Stephen Gilbert, CEO (left), and Josh Pritchard, president, of Anchour, a Lewiston-based brand and digital marketing company that was named one of Inc. magazine's fastest-growing private companies. Credit: Lori Valigra | BDN

LEWISTON, Maine — A branding and digital marketing company that aims to personalize the digital presence of clients expects high growth this year as it increases its revenue, employees and office space.

Anchour expects to boost revenue by 50 percent in 2019 and add eight more people by next year to join the current 22 employees, said Stephen Gilbert, CEO and co-founder of the company, which is located on Lisbon Street in downtown.

“We also need to expand our office, which is 2,000 square feet,” he said. “We want to stay in Lewiston.”

With the company’s rapid rise, he’s looking for up to triple the current amount of space. Anchour also plans to open an office in California next year as it takes on more clients there.

The 6-year-old Lewiston company helps clients with web development, digital marketing, rebranding, website design and telling their company’s story through their brand.

Anchour was named to the Inc 5000 list of fastest-growing private companies in the United States last week, one of 11 Maine companies to get that prestigious ranking.

Anchour came in fourth among Maine companies on the list and was No. 892 overall. The company’s revenues were up 476 percent to $2.5 million from 2015 to 2018.

About half of Anchour’s clients are in Maine and half are in the rest of the country. Maine clients include Agren Appliance, Dirigo Federal Credit Union, Baxter Brewing, Marden’s and new Southeast Asian restaurant Boba of Lewiston.

A little more than two years ago Anchour, which likes to create a story behind a brand, totally revamped Rainbow Credit Union. It came up with a new name, brand identity, interior design for all branches and website design.

The new name, Dirigo Federal Credit Union, is a takeoff on the state of Maine’s motto, “Dirigo,” meaning “I lead.” For the credit union, it represents continued momentum and growth.

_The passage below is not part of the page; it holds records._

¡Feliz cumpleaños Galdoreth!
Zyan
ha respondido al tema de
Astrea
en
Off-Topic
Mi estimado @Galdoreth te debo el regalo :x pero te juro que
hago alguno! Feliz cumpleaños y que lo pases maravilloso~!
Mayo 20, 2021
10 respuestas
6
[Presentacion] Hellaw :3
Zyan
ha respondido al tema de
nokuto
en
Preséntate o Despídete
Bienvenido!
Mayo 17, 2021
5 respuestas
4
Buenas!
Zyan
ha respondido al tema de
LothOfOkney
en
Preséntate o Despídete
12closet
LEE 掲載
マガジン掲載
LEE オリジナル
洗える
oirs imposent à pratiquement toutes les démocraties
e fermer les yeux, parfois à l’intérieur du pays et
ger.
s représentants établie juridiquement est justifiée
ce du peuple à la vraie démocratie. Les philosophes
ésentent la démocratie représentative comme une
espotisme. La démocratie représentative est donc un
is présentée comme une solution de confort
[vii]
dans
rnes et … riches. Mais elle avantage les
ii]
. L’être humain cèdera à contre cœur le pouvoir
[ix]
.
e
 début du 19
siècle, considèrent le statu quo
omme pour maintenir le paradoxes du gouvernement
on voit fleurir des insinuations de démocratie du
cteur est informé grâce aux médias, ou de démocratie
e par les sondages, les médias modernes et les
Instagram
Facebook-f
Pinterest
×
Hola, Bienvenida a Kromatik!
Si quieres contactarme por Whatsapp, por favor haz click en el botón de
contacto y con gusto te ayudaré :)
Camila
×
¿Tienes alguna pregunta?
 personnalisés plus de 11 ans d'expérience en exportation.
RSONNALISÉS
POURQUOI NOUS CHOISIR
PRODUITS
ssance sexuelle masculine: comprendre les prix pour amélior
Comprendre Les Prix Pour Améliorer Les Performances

“They are strong in the digital area, making an impact with a brand and brand awareness. Those are all things we were looking for,” said Nicole Mailhot, chief business officer at Dirigo.

Agren Appliance, the largest independent appliance dealers in the state, used Anchour to rebrand as well, said Eric Agren, marketing manager. The family business is based in Auburn.

Agren had previously hired Anchour to work on the website and branding for Fuel, a Lewiston restaurant he owned that closed last fall.

“Agren needed to rebrand itself as it was getting stale,” he said. “We needed to get coherent branding across all of our signage and business cards. Anchor understands what we need.”

Josh Pritchard, 36, who is president of Anchour, said one thing that distinguishes his company from other marketing firms is that it can “marry high-end creative work with world-class technical assets.” And it personalizes the strategy for the client and its customers.

“We ask ‘why are we talking now? What are the goals” How do you want to grow?’” he said. “If I know the goals of the relationship, then there is engagement all around.”

Gilbert, 28, started the company in August 2013 after working as a web designer for a small firm in Farmington. He said the trend at the time was for companies to outsource design and digital development work, so he felt separated from clients.

“One of the key things I wanted was to start a firm that would have a close connection to clients,” he said. Anchour does not subcontract various aspects of digital design, branding and marketing work. Instead it does all that work itself.

“We integrate well with our clients,” Gilbert said. “We are not the best fit for everyone. We want to align with clients with core beliefs who love what they’re doing.”

That’s one aspect of Anchour that attracted client Kate Farms, a Santa Barbara, California-based company that makes organic plant-based nutrition formula for medicinal use.

“What makes Anchour special is in our first meeting with them, the interview went both ways. They were interviewing us as much as we were interviewing them,” said Nory Emori, creative director at Kate Farms.

“Josh and Stephen made it clear that they just don’t take any company as a client,” she said. “They need to believe in the company and in [its people].”

She credits Anchour’s work in market repositioning and rebranding with helping Kate Farms grow from 20 people two years ago to 80 employees today.

“We are very much partners,” she said.